De Commissie werpt in de eerste plaats op dat de bepaling van artikel 6 van de Eerste richtlijn vereist dat de toegang tot het directe verzekeringsbedrijf onderworpen moet zijn aan een voorafgaande officiële vergunning, die dient te worden aangevraagd bij de bevoegde autoriteiten van de lidstaat op wiens grondgebied de onderneming haar hoofdkantoor gevestigd heeft. De Belgische ziekenfondsen hebben evenwel niet conform bovengenoemde bepaling een vergunning verkregen voor hun aanvullende ziekteverzekering.

In de tweede plaats verwijt verzoekster verweerster schending van artikel 8, lid 1, sub a, van de Eerste richtlijn, aangezien de ziekenfondsen niet vallen onder de voor verzekeringsmaatschappijen in het Koninkrijk België wettelijk voorgeschreven rechtsvormen. Bovendien mogen de ziekenfondsen zeer diverse activiteiten uitoefenen, die geen rechtstreekse band hebben met hun verzekeringsactiviteiten, terwijl artikel 8, lid 1, sub b, bepaalt dat de onderneming haar maatschappelijk doel dient te beperken tot het verzekeringsbedrijf en tot de verrichtingen die daar rechtstreeks uit voortvloeien, met uitsluiting van elke andere handelsactiviteit. De Belgische wetgeving levert eveneens problemen op uit het oogpunt van artikel 8, lid 1, sub c, nu deze bepaling voorschrijft dat de onderneming een programma van werkzaamheden moet voorleggen dat in overeenstemming is met artikel 9 van de richtlijn. Wat hun aanvullende ziekteverzekering betreft, hebben de ziekenfondsen echter geen dergelijk programma voorgelegd. Ten slotte geldt voor de Belgische ziekenfondsen, in strijd met de voorwaarde gesteld in artikel 8, lid 1, sub d, van de Eerste richtlijn, geen verplichting een minimumgarantiefonds te bezitten.

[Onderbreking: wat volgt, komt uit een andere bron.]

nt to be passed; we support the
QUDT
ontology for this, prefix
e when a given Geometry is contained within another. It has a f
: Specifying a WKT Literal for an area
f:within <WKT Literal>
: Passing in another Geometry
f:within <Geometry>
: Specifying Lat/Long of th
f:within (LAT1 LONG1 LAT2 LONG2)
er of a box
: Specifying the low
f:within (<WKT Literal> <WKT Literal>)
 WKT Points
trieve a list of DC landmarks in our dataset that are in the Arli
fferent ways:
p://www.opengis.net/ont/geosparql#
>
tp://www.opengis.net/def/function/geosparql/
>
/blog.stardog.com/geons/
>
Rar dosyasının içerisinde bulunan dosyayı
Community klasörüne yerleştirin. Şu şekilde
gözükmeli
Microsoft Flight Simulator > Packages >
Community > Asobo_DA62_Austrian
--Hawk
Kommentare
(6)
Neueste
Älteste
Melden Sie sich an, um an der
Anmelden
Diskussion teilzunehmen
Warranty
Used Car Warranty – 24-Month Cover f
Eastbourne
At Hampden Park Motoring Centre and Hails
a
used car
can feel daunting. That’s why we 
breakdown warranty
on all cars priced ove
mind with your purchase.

In de derde plaats voert de Commissie aan, dat, op grond van de artikelen 13 en volgende van de Eerste richtlijn (meer bepaald de artikelen 16, 16 bis en 17) en van de artikelen 15 en 20 tot en met 22 van de Derde richtlijn, de ziekenfondsen met betrekking tot hun activiteiten op het gebied van aanvullende ziekteverzekering, voldoende technische reserves dienen te vormen, alsook een voldoende solvabiliteitsmarge met betrekking tot het geheel van hun werkzaamheden. In België is de solvabiliteitsmarge voor de aanvullende verzekeringen aangeboden door de ziekenfondsen, evenwel, pas in 2002 ingevoerd, en de wijze waarop deze marge wordt berekend verschilt van deze die door de Eerste richtlijn is bepaald.

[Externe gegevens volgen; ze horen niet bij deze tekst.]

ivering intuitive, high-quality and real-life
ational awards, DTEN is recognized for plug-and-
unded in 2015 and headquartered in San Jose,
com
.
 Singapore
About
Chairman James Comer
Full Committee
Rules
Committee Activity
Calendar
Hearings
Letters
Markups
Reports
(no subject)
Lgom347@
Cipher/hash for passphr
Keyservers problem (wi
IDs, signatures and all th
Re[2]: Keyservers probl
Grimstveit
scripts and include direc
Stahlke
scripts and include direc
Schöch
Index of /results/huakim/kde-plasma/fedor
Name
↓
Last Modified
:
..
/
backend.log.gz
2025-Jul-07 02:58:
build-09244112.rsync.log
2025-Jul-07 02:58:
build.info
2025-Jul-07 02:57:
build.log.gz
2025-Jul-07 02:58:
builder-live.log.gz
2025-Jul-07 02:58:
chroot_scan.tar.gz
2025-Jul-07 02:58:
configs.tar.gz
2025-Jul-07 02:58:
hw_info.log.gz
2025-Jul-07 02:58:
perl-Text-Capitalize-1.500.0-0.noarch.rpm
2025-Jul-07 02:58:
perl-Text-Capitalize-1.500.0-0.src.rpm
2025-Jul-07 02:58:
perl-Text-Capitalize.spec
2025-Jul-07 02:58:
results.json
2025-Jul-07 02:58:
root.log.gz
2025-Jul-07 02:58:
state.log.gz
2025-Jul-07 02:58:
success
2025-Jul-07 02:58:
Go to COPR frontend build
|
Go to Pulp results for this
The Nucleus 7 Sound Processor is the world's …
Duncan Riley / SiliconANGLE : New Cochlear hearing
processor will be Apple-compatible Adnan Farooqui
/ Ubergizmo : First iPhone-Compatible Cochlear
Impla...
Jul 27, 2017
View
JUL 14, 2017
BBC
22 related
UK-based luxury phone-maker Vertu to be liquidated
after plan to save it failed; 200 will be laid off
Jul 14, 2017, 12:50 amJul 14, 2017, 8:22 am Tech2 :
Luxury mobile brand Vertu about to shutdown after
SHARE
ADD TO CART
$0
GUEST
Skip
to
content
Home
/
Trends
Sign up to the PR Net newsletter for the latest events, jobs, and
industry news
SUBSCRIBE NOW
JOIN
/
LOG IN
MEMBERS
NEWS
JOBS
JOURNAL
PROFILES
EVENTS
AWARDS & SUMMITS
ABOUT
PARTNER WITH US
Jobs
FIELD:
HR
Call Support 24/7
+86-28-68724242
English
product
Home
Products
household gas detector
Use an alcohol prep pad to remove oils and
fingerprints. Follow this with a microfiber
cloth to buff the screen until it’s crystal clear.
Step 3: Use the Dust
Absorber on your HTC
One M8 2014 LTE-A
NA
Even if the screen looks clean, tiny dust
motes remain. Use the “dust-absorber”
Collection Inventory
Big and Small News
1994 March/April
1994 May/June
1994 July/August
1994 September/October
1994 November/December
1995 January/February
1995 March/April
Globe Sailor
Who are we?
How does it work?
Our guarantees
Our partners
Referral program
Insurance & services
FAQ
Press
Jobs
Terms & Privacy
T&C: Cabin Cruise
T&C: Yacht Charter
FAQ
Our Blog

[1] Eerste richtlijn 73/239/EEG van de Raad van 24 juli 1973 tot coördinatie van de wettelijke en bestuursrechtelijke bepalingen betreffende de toegang tot het directe verzekeringsbedrijf, met uitzondering van de levensverzekeringsbranche, en de uitoefening daarvan (PB L 228, blz. 3).

[2] Richtlijn 92/49/EEG van de Raad van 18 juni 1992 tot coördinatie van de wettelijke en bestuursrechtelijke bepalingen betreffende het directe verzekeringsbedrijf, met uitzondering van de levensverzekeringsbranche, en houdende wijziging van de richtlijnen 73/239/EEG en 88/357/EEG (derde richtlijn "schadeverzekering") (PB L 228, blz. 1).